[Opening SOURCE DATA section]
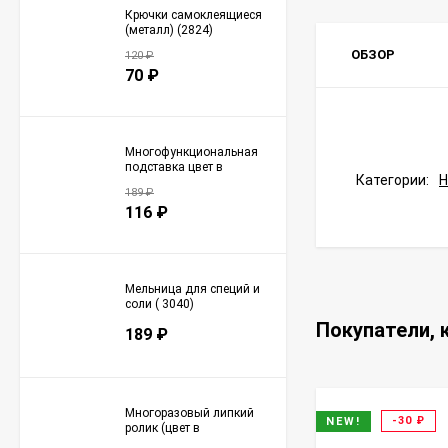
Крючки самоклеящиеся
(металл) (2824)
ОБЗОР
120
₽
70
₽
Многофункциональная
подставка цвет в
Категории:
ассортименте (2845)
189
₽
116
₽
Мельница для специй и
соли ( 3040)
Покупатели, 
189
₽
Многоразовый липкий
-30
₽
NEW!
ролик (цвет в
ассортименте) (3046)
[Closing SOURCE DATA section]
EXERCISE GOAL:
Repeat every record precisely. Any picture among them stays out of the copy.

RESPONSE TO THIS TASK:
Крючки самоклеящиеся
(металл) (2824)
ОБЗОР
120
₽
70
₽
Многофункциональная
подставка цвет в
Категории:
ассортименте (2845)
189
₽
116
₽
Мельница для специй и
соли ( 3040)
Покупатели, 
189
₽
Многоразовый липкий
-30
₽
NEW!
ролик (цвет в
ассортименте) (3046)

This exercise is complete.